===== INFORMATION PROVIDED =====
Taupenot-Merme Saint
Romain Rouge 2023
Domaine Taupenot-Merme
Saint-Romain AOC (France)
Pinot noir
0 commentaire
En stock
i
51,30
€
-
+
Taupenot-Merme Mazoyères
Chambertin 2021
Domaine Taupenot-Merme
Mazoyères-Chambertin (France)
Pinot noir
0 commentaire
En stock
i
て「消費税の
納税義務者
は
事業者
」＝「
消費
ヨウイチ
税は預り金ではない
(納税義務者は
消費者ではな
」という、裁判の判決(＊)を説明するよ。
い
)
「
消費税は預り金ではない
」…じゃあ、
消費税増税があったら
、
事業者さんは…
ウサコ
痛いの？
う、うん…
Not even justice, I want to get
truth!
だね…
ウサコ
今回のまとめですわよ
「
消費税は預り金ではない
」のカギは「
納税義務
=====
**BRIEF**
Please copy the data in full, character for character.

**RESULT FOR THIS EXERCISE**
Taupenot-Merme Saint
Romain Rouge 2023
Domaine Taupenot-Merme
Saint-Romain AOC (France)
Pinot noir
0 commentaire
En stock
i
51,30
€
-
+
Taupenot-Merme Mazoyères
Chambertin 2021
Domaine Taupenot-Merme
Mazoyères-Chambertin (France)
Pinot noir
0 commentaire
En stock
i
て「消費税の
納税義務者
は
事業者
」＝「
消費
ヨウイチ
税は預り金ではない
(納税義務者は
消費者ではな
」という、裁判の判決(＊)を説明するよ。
い
)
「
消費税は預り金ではない
」…じゃあ、
消費税増税があったら
、
事業者さんは…
ウサコ
痛いの？
う、うん…
Not even justice, I want to get
truth!
だね…
ウサコ
今回のまとめですわよ
「
消費税は預り金ではない
」のカギは「
納税義務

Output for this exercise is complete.